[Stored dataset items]
=== Begin Enclosure ===

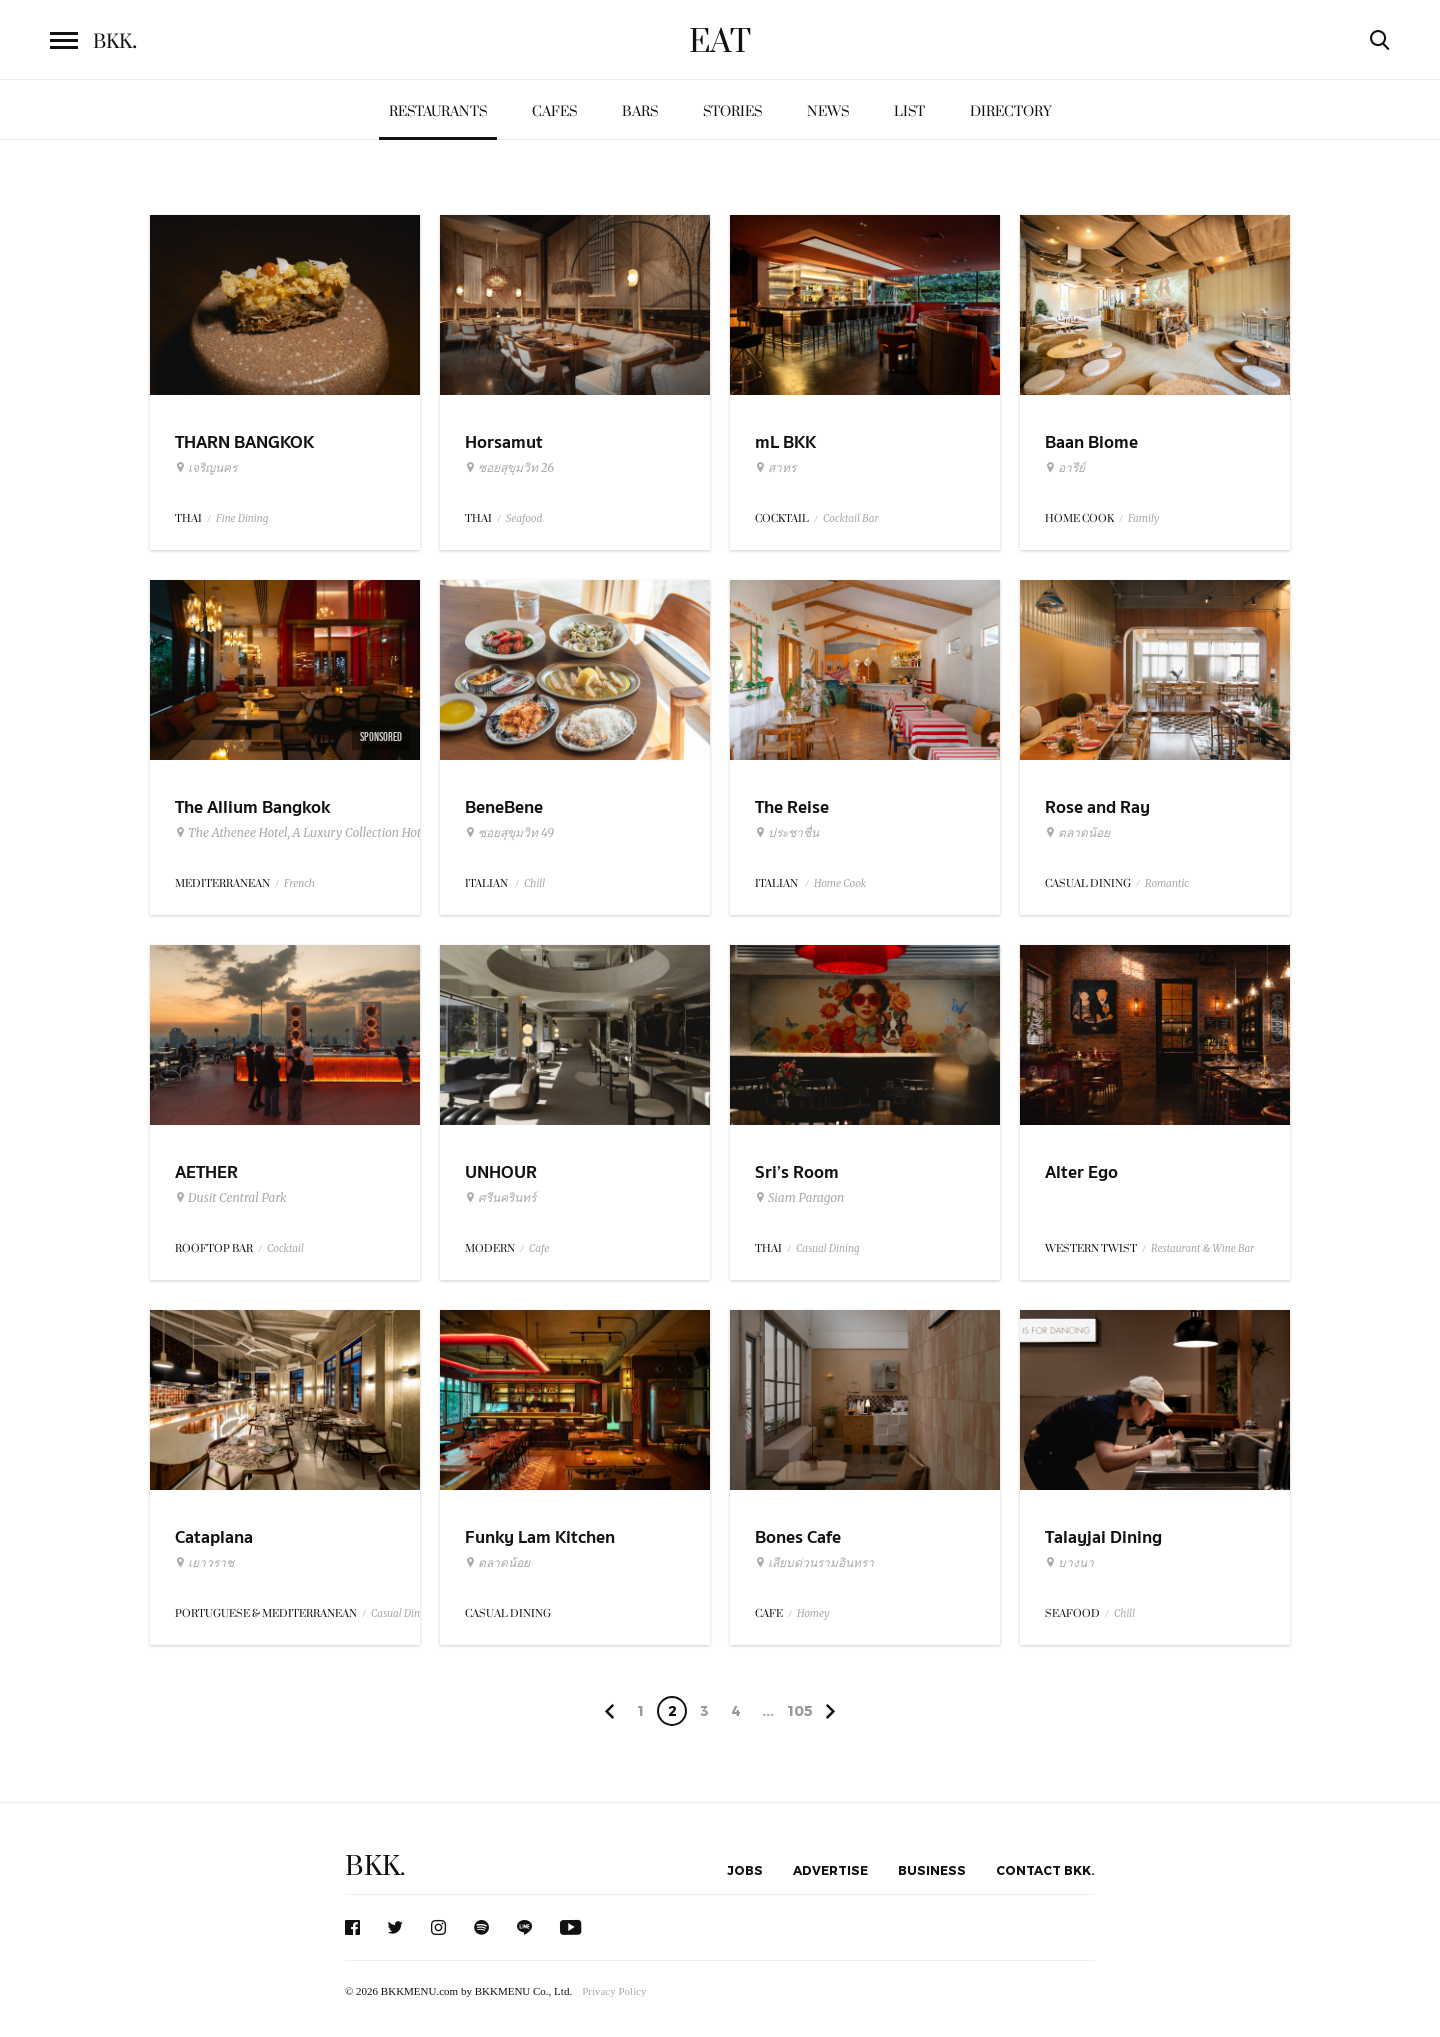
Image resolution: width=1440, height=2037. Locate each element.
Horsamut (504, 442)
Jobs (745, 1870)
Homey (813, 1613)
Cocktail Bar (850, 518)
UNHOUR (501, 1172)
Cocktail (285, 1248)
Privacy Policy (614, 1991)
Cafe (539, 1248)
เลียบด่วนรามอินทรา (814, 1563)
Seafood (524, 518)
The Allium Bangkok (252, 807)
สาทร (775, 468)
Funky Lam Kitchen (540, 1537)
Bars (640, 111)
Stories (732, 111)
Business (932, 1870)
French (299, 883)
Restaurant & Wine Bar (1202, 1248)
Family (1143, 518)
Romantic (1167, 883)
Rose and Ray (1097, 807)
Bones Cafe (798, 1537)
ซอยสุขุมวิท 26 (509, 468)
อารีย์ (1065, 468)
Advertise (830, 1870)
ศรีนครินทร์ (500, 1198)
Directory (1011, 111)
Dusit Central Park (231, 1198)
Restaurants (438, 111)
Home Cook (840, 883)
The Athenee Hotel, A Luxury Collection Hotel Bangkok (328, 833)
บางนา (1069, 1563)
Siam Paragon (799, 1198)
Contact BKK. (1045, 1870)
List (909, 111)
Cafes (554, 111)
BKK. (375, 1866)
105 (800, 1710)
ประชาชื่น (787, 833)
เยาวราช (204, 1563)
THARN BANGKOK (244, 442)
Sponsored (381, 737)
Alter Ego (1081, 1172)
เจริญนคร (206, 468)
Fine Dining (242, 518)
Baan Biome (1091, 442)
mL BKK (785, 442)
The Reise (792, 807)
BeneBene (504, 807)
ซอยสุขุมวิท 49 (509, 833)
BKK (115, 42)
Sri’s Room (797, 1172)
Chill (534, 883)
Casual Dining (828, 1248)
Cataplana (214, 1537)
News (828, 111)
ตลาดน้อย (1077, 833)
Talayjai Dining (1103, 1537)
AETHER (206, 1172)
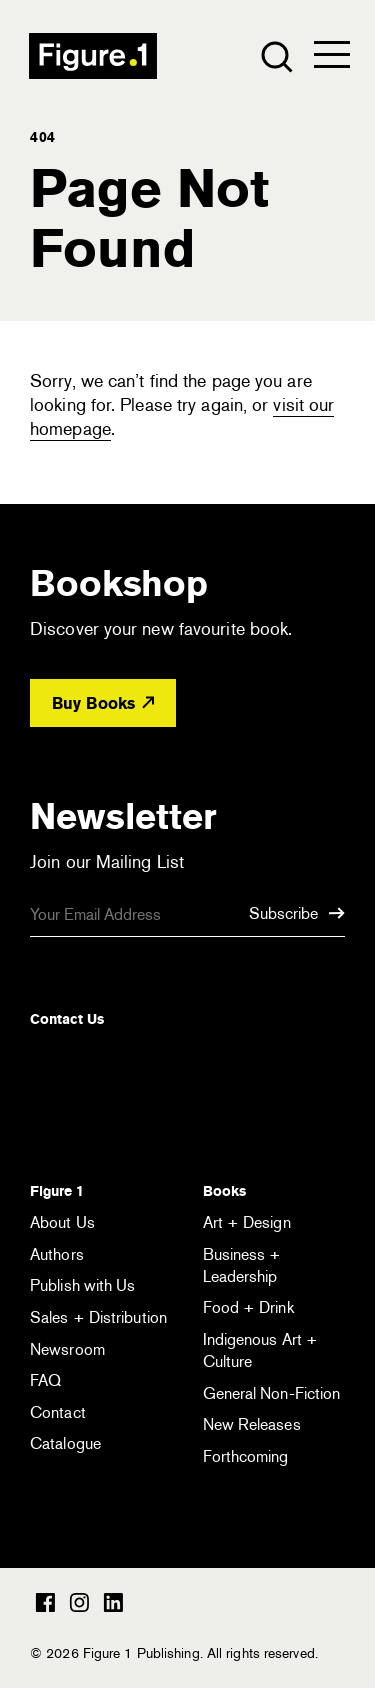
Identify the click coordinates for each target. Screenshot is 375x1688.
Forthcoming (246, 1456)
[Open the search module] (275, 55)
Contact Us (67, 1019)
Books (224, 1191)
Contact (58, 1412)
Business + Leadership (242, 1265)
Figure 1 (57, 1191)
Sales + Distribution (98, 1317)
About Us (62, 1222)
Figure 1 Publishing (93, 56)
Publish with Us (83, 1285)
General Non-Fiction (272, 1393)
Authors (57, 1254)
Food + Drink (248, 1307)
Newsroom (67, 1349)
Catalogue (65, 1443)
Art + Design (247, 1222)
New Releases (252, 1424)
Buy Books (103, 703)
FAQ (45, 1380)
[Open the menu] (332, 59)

=== End Enclosure ===

- **Exercise objective**: Leave out the pictures and restate, word for word, the lines from the top of the data through the line containing "ซอยสุขุมวิท 26 (509, 468)", both included.

- **Task result**:
Image resolution: width=1440, height=2037. Locate each element.
Horsamut (504, 442)
Jobs (745, 1870)
Homey (813, 1613)
Cocktail Bar (850, 518)
UNHOUR (501, 1172)
Cocktail (285, 1248)
Privacy Policy (614, 1991)
Cafe (539, 1248)
เลียบด่วนรามอินทรา (814, 1563)
Seafood (524, 518)
The Allium Bangkok (252, 807)
สาทร (775, 468)
Funky Lam Kitchen (540, 1537)
Bars (640, 111)
Stories (732, 111)
Business (932, 1870)
French (299, 883)
Restaurant & Wine Bar (1202, 1248)
Family (1143, 518)
Romantic (1167, 883)
Rose and Ray (1097, 807)
Bones Cafe (798, 1537)
ซอยสุขุมวิท 26 (509, 468)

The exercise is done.